Provided by: perl-doc_5.40.0-8_all bug

NAME

       perlclassguts - Internals of how "feature 'class'" and class syntax works

DESCRIPTION

       This document provides in-depth information about the way in which the perl interpreter
       implements the "feature 'class'" syntax and overall behaviour.  It is not intended as an
       end-user guide on how to use the feature. For that, see perlclass.

       The reader is assumed to be generally familiar with the perl interpreter internals
       overall. For a more general overview of these details, see also perlguts.

DATA STORAGE

   Classes
       A class is fundamentally a package, and exists in the symbol table as an HV with an aux
       structure in exactly the same way as a non-class package. It is distinguished from a non-
       class package by the fact that the HvSTASH_IS_CLASS() macro will return true on it.

       Extra information relating to it being a class is stored in the "struct xpvhv_aux"
       structure attached to the stash, in the following fields:

           HV          *xhv_class_superclass;
           CV          *xhv_class_initfields_cv;
           AV          *xhv_class_adjust_blocks;
           PADNAMELIST *xhv_class_fields;
           PADOFFSET    xhv_class_next_fieldix;
           HV          *xhv_class_param_map;

       •   "xhv_class_superclass" will be "NULL" for a class with no superclass. It will point
           directly to the stash of the parent class if one has been set with the :isa() class
           attribute.

       •   "xhv_class_initfields_cv" will contain a "CV *" pointing to a function to be invoked
           as part of the constructor of this class or any subclass thereof. This CV is
           responsible for initializing all the fields defined by this class for a new instance.
           This CV will be an anonymous real function - i.e. while it has no name and no GV, it
           is not a protosub and may be directly invoked.

       •   "xhv_class_adjust_blocks" may point to an AV containing CV pointers to each of the
           "ADJUST" blocks defined on the class. If the class has a superclass, this array will
           additionally contain duplicate pointers of the CVs of its parent class. The AV is
           created lazily the first time an element is pushed to it; it is valid for there not to
           be one, and this pointer will be "NULL" in that case.

           The CVs are stored directly, not via RVs. Each CV will be an anonymous real function.

       •   "xhv_class_fields" will point to a "PADNAMELIST" containing "PADNAME"s, each being one
           defined field of the class. They are stored in order of declaration. Note however,
           that the index into this array will not necessarily be equal to the "fieldix" of each
           field, because in the case of a subclass, the array will begin at zero but the index
           of the first field in it will be non-zero if its parent class contains any fields at
           all.

           For more information on how individual fields are represented, see "Fields".

       •   "xhv_class_next_fieldix" gives the field index that will be assigned to the next field
           to be added to the class. It is only useful at compile-time.

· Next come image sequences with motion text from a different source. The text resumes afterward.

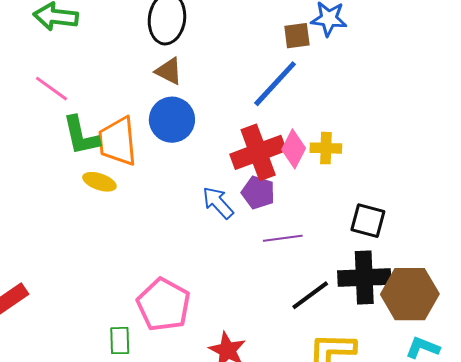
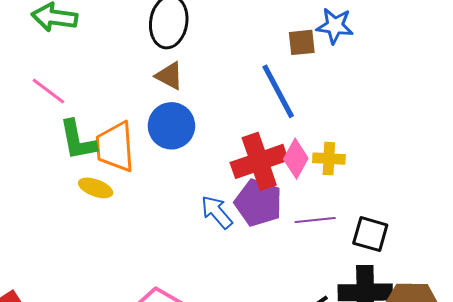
blue line: (275, 84) -> (278, 91), turned -72
purple pentagon: (258, 193) -> (258, 203), size x1.4
purple line: (283, 238) -> (315, 220), moved

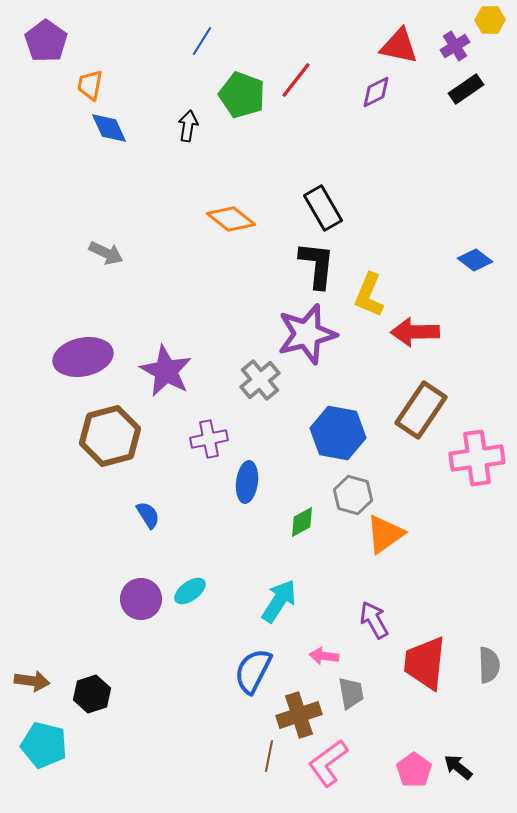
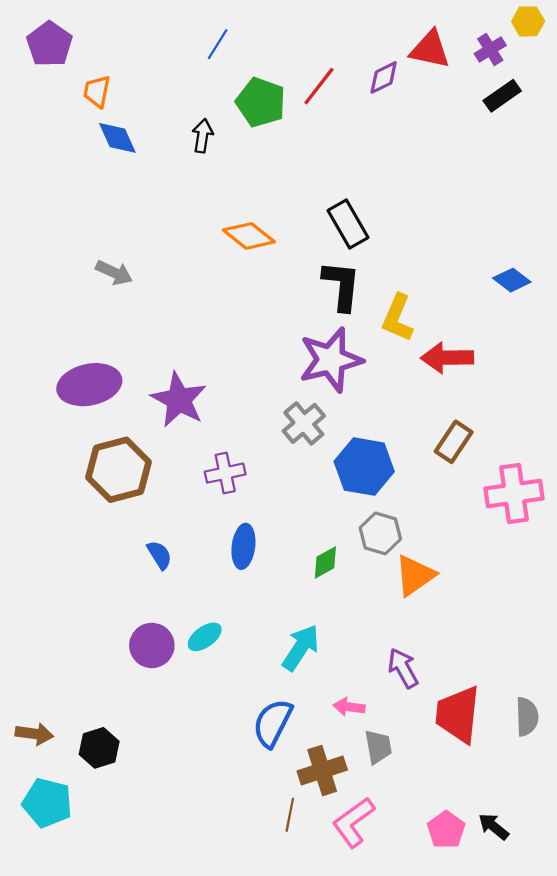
purple diamond: (376, 92) -> (384, 77), moved
gray cross: (260, 380) -> (304, 423), moved
brown rectangle: (421, 410) -> (454, 442), size x0.7
blue ellipse: (247, 482) -> (243, 546), moved

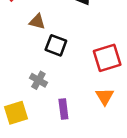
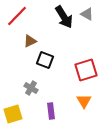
brown triangle: (37, 22) -> (30, 41), turned -40

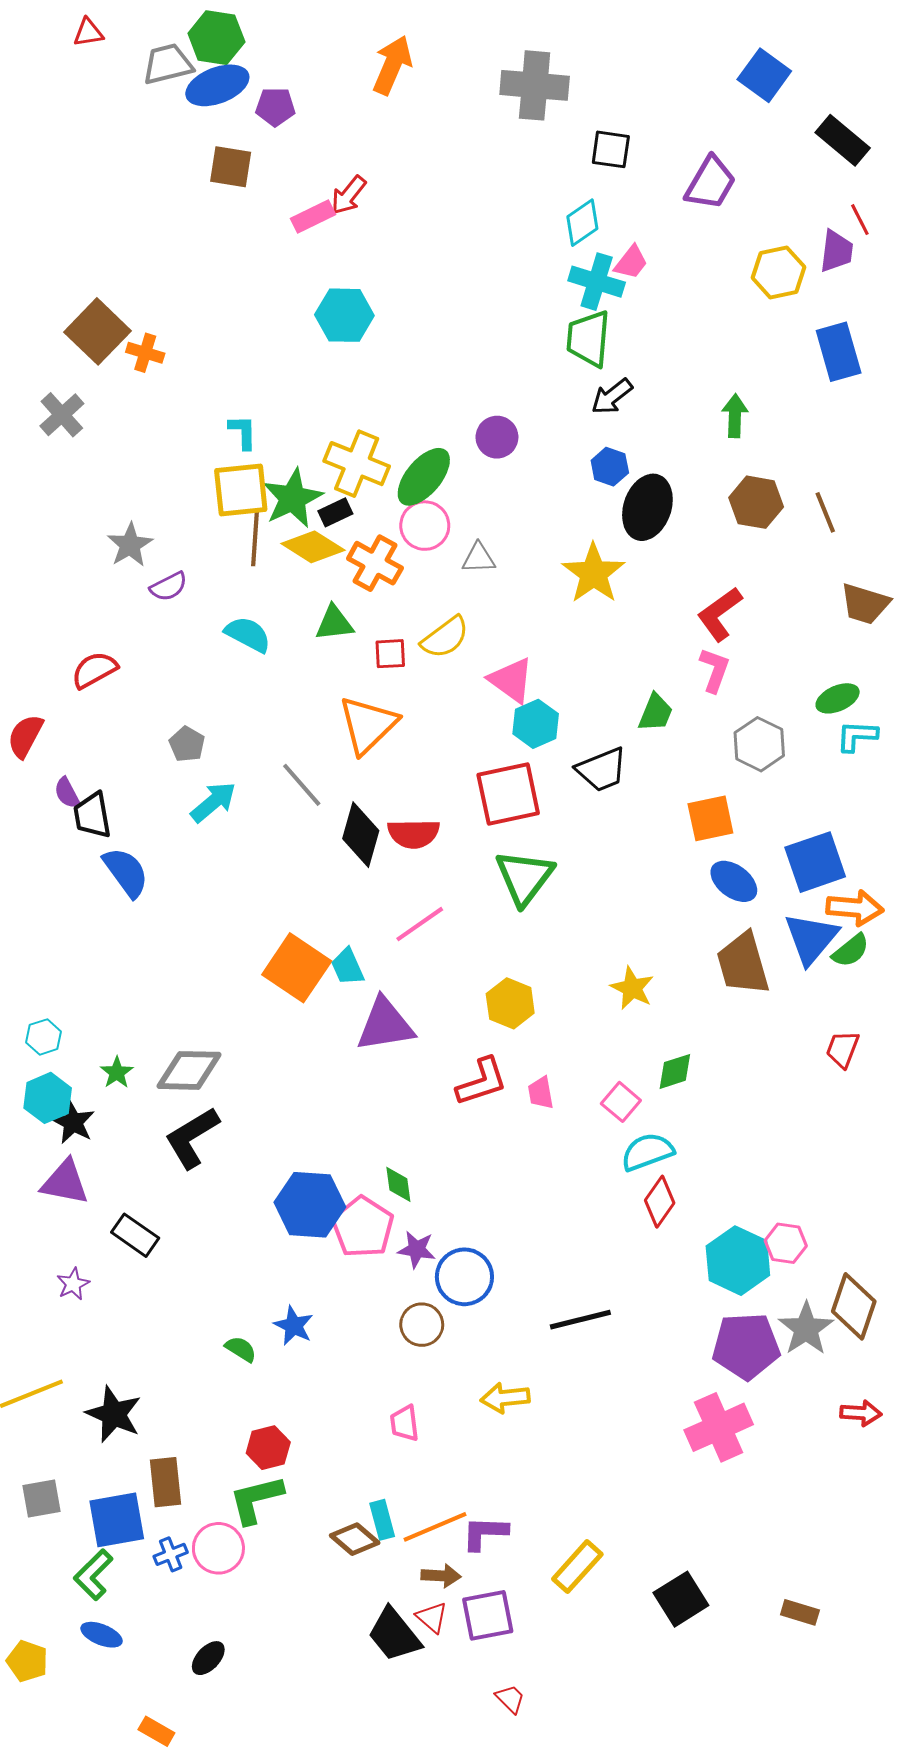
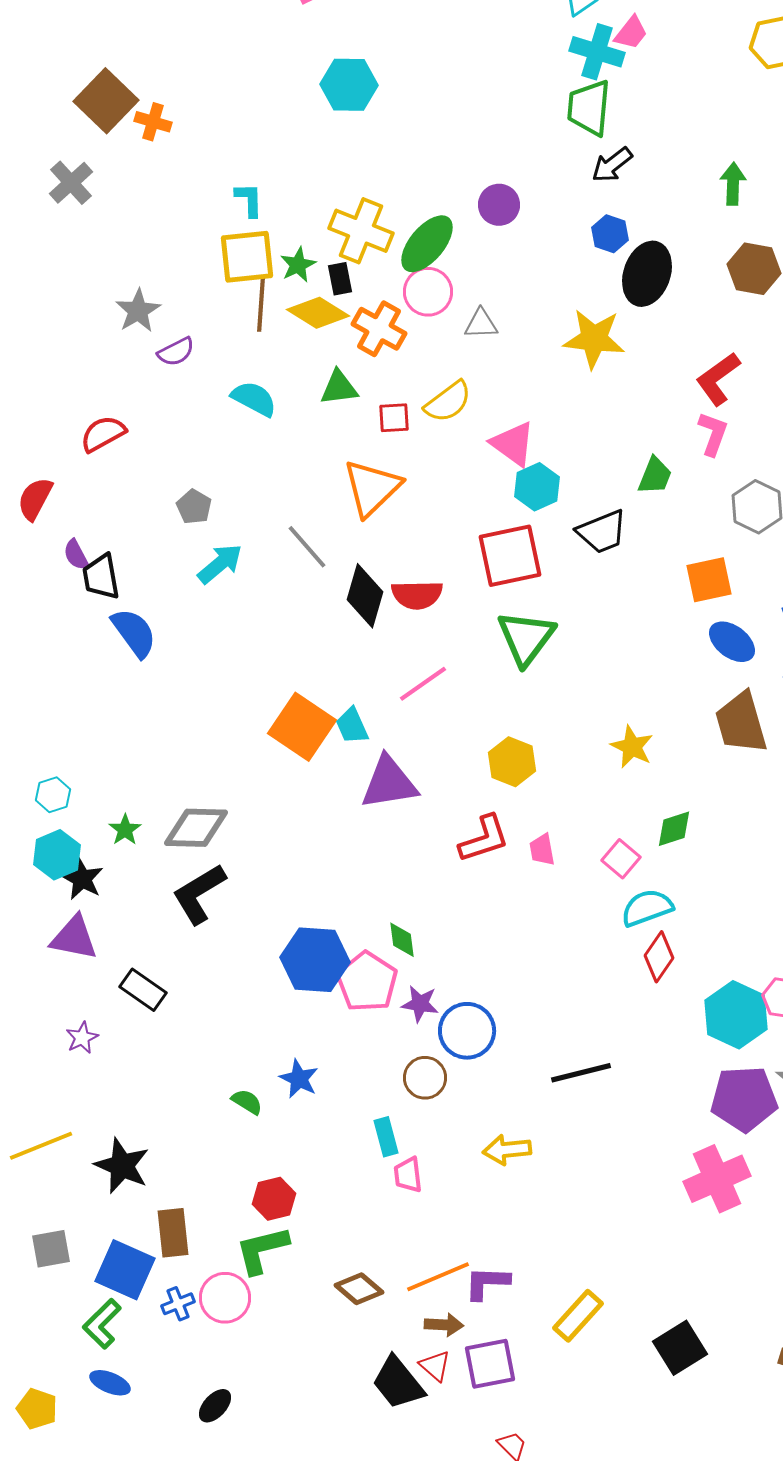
green star: (293, 498) -> (298, 265), size x0.6
black rectangle: (335, 512) -> (340, 279), turned -76
yellow star: (594, 573) -> (594, 339), turned -30
blue square: (117, 1520) -> (125, 1270), turned 34
cyan rectangle: (382, 1520) -> (386, 1137), moved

       •   "xhv_class_param_map" may point to an HV which maps field ":param" attribute names to
           the field index of the field with that name. This mapping is copied from parent
           classes; each class will contain the sum total of all its parents in addition to its
           own.

   Fields
       A field is still fundamentally a lexical variable declared in a scope, and exists in the
       "PADNAMELIST" of its corresponding CV. Methods and other method-like CVs can still capture
       them exactly as they can with regular lexicals. A field is distinguished from other kinds
       of pad entry in that the PadnameIsFIELD() macro will return true on it.

       Extra information relating to it being a field is stored in an additional structure
       accessible via the PadnameFIELDINFO() macro on the padname. This structure has the
       following fields:

           PADOFFSET  fieldix;
           HV        *fieldstash;
           OP        *defop;
           SV        *paramname;
           bool       def_if_undef;
           bool       def_if_false;

       •   "fieldix" stores the "field index" of the field; that is, the index into the instance
           field array where this field's value will be stored. Note that the first index in the
           array is not specially reserved. The first field in a class will start from field
           index 0.

       •   "fieldstash" stores a pointer to the stash of the class that defined this field. This
           is necessary in case there are multiple classes defined within the same scope; it is
           used to disambiguate the fields of each.

               {
                   class C1; field $x;
                   class C2; field $x;
               }

       •   "defop" may store a pointer to a defaulting expression optree for this field.
           Defaulting expressions are optional; this field may be "NULL".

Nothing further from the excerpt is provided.